Laboratório de Imunofarmacologia, Departamento de Bioquímica e Imunologia, ICB, Universidade Federal de Minas Gerais, Belo Horizonte, Minas Gerais, Brazil.
Laboratório de Imunofarmacologia, Departamento de Bioquímica e Imunologia, ICB, Universidade Federal de Minas Gerais, Belo Horizonte, Minas Gerais, Brazil; Institute of Virology Muenster (IVM), Westfaelische Wilhelms-University Muenster, Von-Esmarch-Str. 56, D-48149 Muenster, Germany.
Pharmacol Res. 2021 Jan;163:105292. doi: 10.1016/j.phrs.2020.105292. Epub 2020 Nov 7.
Resolution failure of exacerbated inflammation triggered by Influenza A virus (IAV) prevents return of pulmonary homeostasis and survival, especially when associated with secondary pneumococcal infection. Therapeutic strategies based on pro-resolving molecules have great potential against acute inflammatory diseases. Angiotensin-(1-7) [Ang-(1-7)] is a pro-resolving mediator that acts on its Mas receptor (MasR) to promote resolution of inflammation. We investigated the effects of Ang-(1-7) and the role of MasR in the context of primary IAV infection and secondary pneumococcal infection and evaluated pulmonary inflammation, virus titers and bacteria counts, and pulmonary damage. Therapeutic treatment with Ang-(1-7) decreased neutrophil recruitment, lung injury, viral load and morbidity after a primary IAV infection. Ang-(1-7) induced apoptosis of neutrophils and efferocytosis of these cells by alveolar macrophages, but had no direct effect on IAV replication in vitro. MasR-deficient (MasR) mice were highly susceptible to IAV infection, displaying uncontrolled inflammation, increased viral load and greater lethality rate, as compared to WT animals. Ang-(1-7) was not protective in MasR mice. Interestingly, Ang-(1-7) given during a sublethal dose of IAV infection greatly reduced morbidity associated with a subsequent S. pneumoniae infection, as seen by decrease in the magnitude of neutrophil influx, number of bacteria in the blood leading to a lower lethality. Altogether, these results show that Ang-(1-7) is highly protective against severe primary IAV infection and protects against secondary bacterial infection of the lung. These effects are MasR-dependent. Mediators of resolution of inflammation, such as Ang-(1-7), should be considered for the treatment of pulmonary viral infections.
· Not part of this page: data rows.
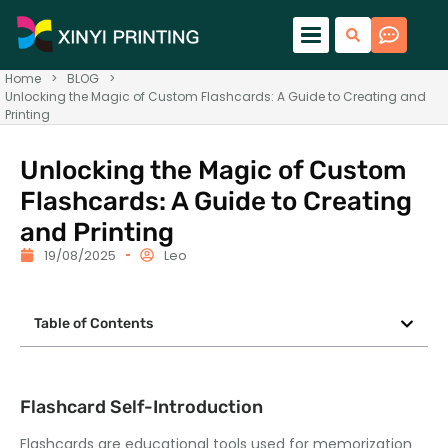
Home
>
BLOG
>
Unlocking the Magic of Custom Flashcards: A Guide to Creating and
Printing
Unlocking the Magic of Custom
Flashcards: A Guide to Creating
and Printing
19/08/2025
Leo
Table of Contents
Flashcard Self-Introduction
Flashcards are educational tools used for memorization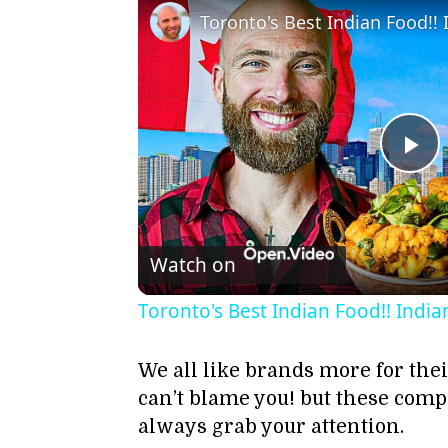
Pl
Vi
Watch on
Toronto's Best Indian Food!! India
We all like brands more for the
can’t blame you! but these com
always grab your attention.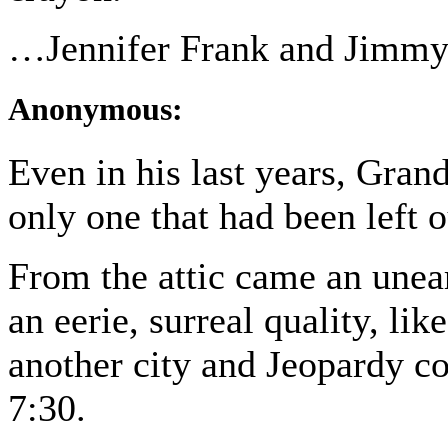
…Jennifer Frank and Jimmy
Anonymous:
Even in his last years, Grand
only one that had been left o
From the attic came an unea
an eerie, surreal quality, li
another city and Jeopardy co
7:30.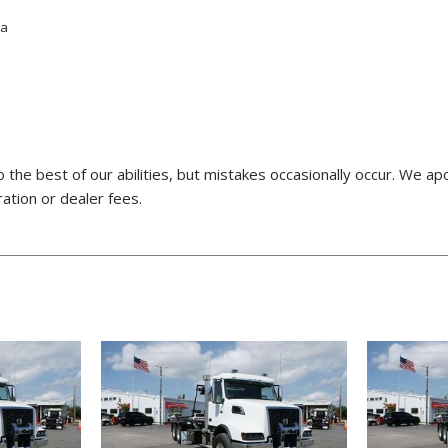
ta
o the best of our abilities, but mistakes occasionally occur. We a
ration or dealer fees.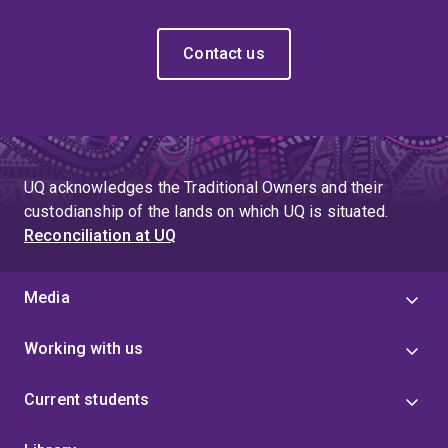
Contact us
UQ acknowledges the Traditional Owners and their
custodianship of the lands on which UQ is situated.
Reconciliation at UQ
Media
Working with us
Current students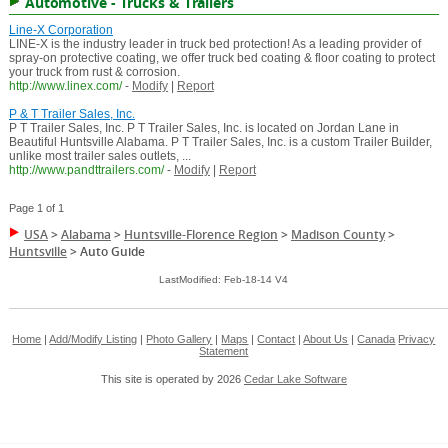
Automotive - Trucks & Trailers
Line-X Corporation
LINE-X is the industry leader in truck bed protection! As a leading provider of
spray-on protective coating, we offer truck bed coating & floor coating to protect
your truck from rust & corrosion.
http://www.linex.com/
-
Modify
|
Report
P & T Trailer Sales, Inc.
P T Trailer Sales, Inc. P T Trailer Sales, Inc. is located on Jordan Lane in
Beautiful Huntsville Alabama. P T Trailer Sales, Inc. is a custom Trailer Builder,
unlike most trailer sales outlets, ...
http://www.pandttrailers.com/
-
Modify
|
Report
Page 1 of 1
USA
>
Alabama
>
Huntsville-Florence Region
>
Madison County
>
Huntsville
>
Auto Guide
LastModified: Feb-18-14 V4
Home
|
Add/Modify Listing
|
Photo Gallery
|
Maps
|
Contact
|
About Us
|
Canada
Privacy
Statement
This site is operated by 2026
Cedar Lake Software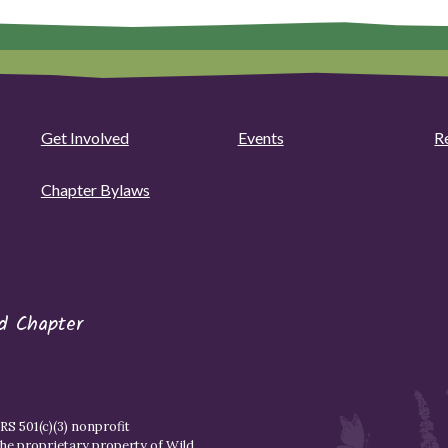
Get Involved
Events
R
Chapter Bylaws
d Chapter
S 501(c)(3) nonprofit
the proprietary property of
Wild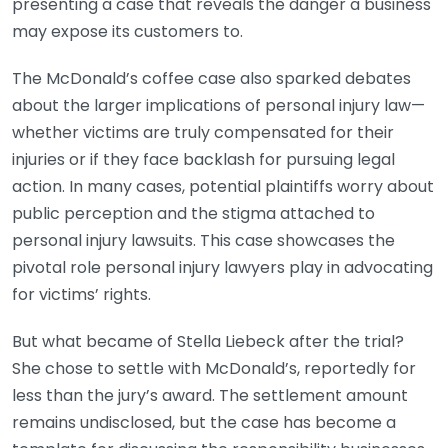
presenting a case that reveals the danger a business
may expose its customers to.
The McDonald’s coffee case also sparked debates
about the larger implications of personal injury law—
whether victims are truly compensated for their
injuries or if they face backlash for pursuing legal
action. In many cases, potential plaintiffs worry about
public perception and the stigma attached to
personal injury lawsuits. This case showcases the
pivotal role personal injury lawyers play in advocating
for victims’ rights.
But what became of Stella Liebeck after the trial?
She chose to settle with McDonald’s, reportedly for
less than the jury’s award. The settlement amount
remains undisclosed, but the case has become a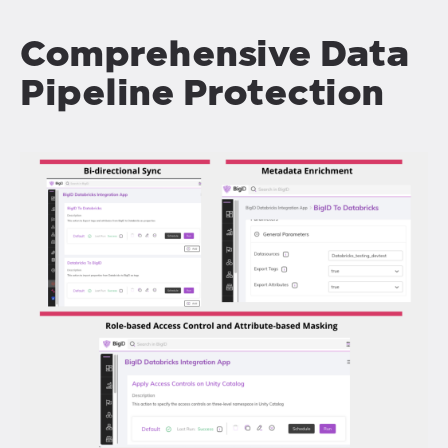
Comprehensive Data
Pipeline Protection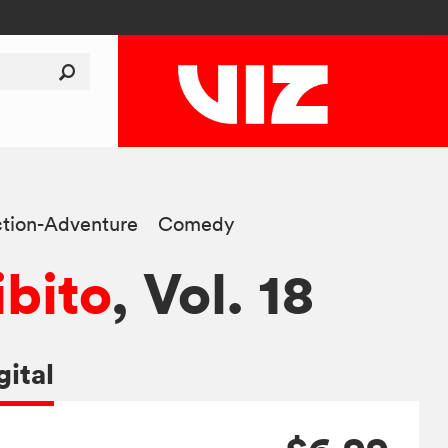
tion-Adventure
Comedy
ibito
, Vol. 18
gital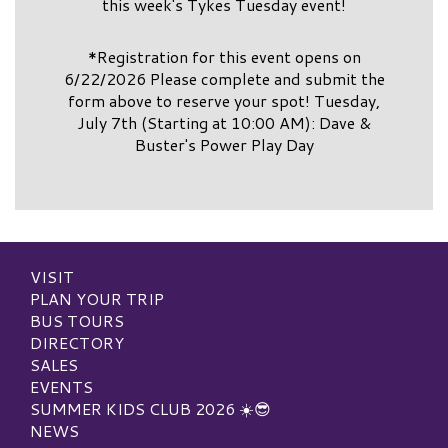
this week's Tykes Tuesday event!
*Registration for this event opens on
6/22/2026 Please complete and submit the
form above to reserve your spot! Tuesday,
July 7th (Starting at 10:00 AM): Dave &
Buster's Power Play Day
VISIT
PLAN YOUR TRIP
BUS TOURS
DIRECTORY
SALES
EVENTS
SUMMER KIDS CLUB 2026 ☀️😎
NEWS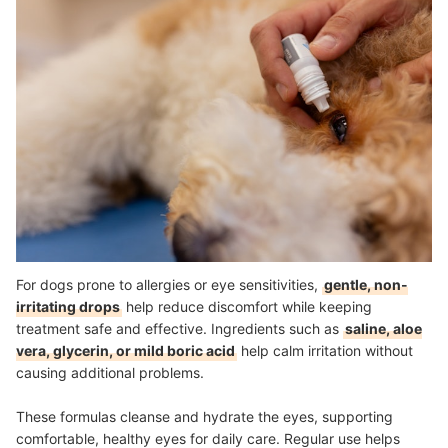
For dogs prone to allergies or eye sensitivities,
gentle, non-
irritating drops
help reduce discomfort while keeping
treatment safe and effective. Ingredients such as
saline, aloe
vera, glycerin, or mild boric acid
help calm irritation without
causing additional problems.
These formulas cleanse and hydrate the eyes, supporting
comfortable, healthy eyes for daily care. Regular use helps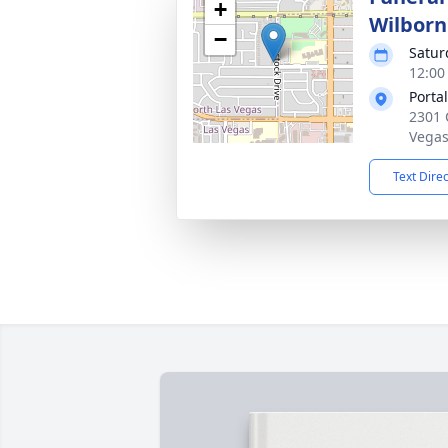
+
Wilborn
−
Satur
12:00 
Porta
2301 
Vegas
Text Dire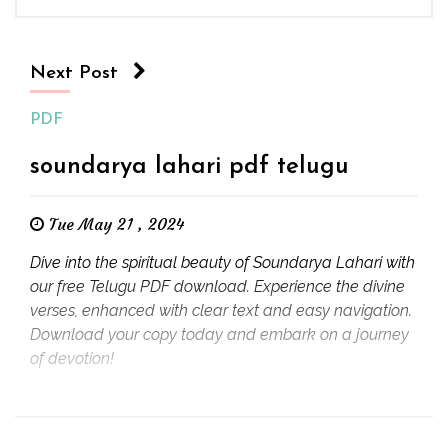
Next Post
PDF
soundarya lahari pdf telugu
Tue May 21 , 2024
Dive into the spiritual beauty of Soundarya Lahari with
our free Telugu PDF download. Experience the divine
verses, enhanced with clear text and easy navigation.
Download your copy today and embark on a journey
of devotion!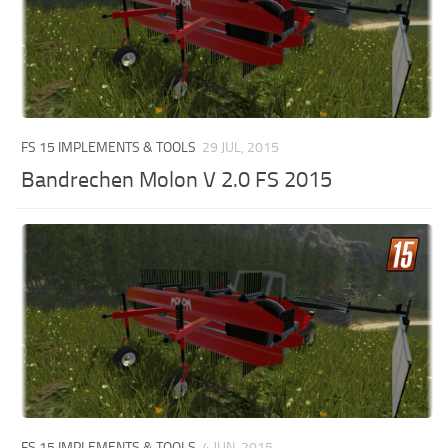
FS 15 IMPLEMENTS & TOOLS
29 JUL, 2015
Bandrechen Molon V 2.0 FS 2015
FS 15 IMPLEMENTS & TOOLS
4 JUN, 2015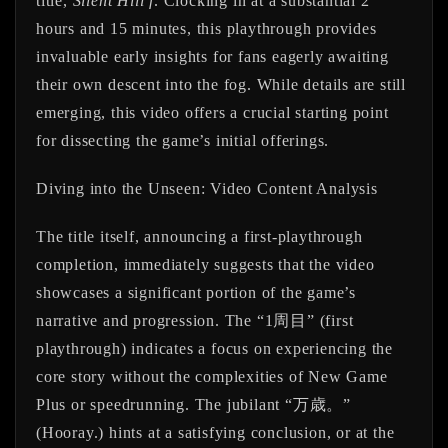
title,
Silent Hill f
. Clocking in at a substantial
2
hours and 15 minutes
, this playthrough provides
invaluable early insights for fans eagerly awaiting
their own descent into the fog. While details are still
emerging, this video offers a crucial starting point
for dissecting the game’s initial offerings.
Diving into the Unseen: Video Content Analysis
The title itself, announcing a first-playthrough
completion, immediately suggests that the video
showcases a significant portion of the game’s
narrative and progression. The “1周目” (first
playthrough) indicates a focus on experiencing the
core story without the complexities of New Game
Plus or speedrunning. The jubilant “万歳。”
(Hooray.) hints at a satisfying conclusion, or at the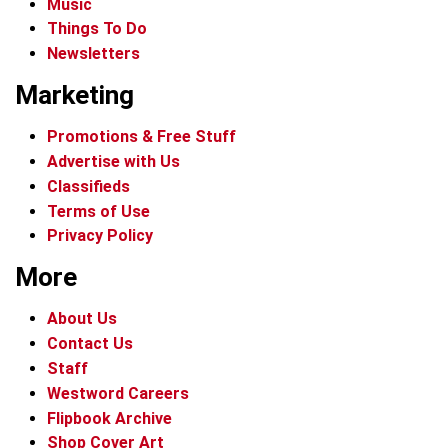
Music
Things To Do
Newsletters
Marketing
Promotions & Free Stuff
Advertise with Us
Classifieds
Terms of Use
Privacy Policy
More
About Us
Contact Us
Staff
Westword Careers
Flipbook Archive
Shop Cover Art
甲型流感病毒(IAV)引发的炎症加剧反应失败会阻止肺部的稳态恢复和生存,特别是当它与继发性肺炎球菌感染相关联时。基于促解决分子的治疗策略对急性炎症性疾病具有巨大的潜力。血管紧张素-(1-7)[Ang-(1-7)]是一种促解决介质,它通过 Mas 受体(MasR)发挥作用,促进炎症的解决。我们研究了 Ang-(1-7)的作用及其在原发性 IAV 感染和继发性肺炎球菌感染背景下的 MasR 作用,并评估了肺部炎症、病毒滴度和细菌计数以及肺损伤。原发性 IAV 感染后,用 Ang-(1-7)进行治疗可减少中性粒细胞募集、肺损伤、病毒载量和发病率。Ang-(1-7)诱导中性粒细胞凋亡和肺泡巨噬细胞对这些细胞的吞噬作用,但对体外 IAV 复制没有直接影响。MasR 缺陷(MasR)小鼠对 IAV 感染高度敏感,表现为炎症失控、病毒载量增加和更高的致死率,与 WT 动物相比。Ang-(1-7)在 MasR 小鼠中没有保护作用。有趣的是,在原发性 IAV 感染的亚致死剂量下给予 Ang-(1-7)可大大降低与随后的 S. pneumoniae 感染相关的发病率,这表现为中性粒细胞流入的幅度降低、血液中细菌数量减少,从而降低了致死率。总之,这些结果表明,Ang-(1-7)对严重的原发性 IAV 感染具有高度保护作用,并能防止肺部继发性细菌感染。这些作用依赖于 MasR。炎症解决的介质,如 Ang-(1-7),应考虑用于治疗肺部病毒性感染。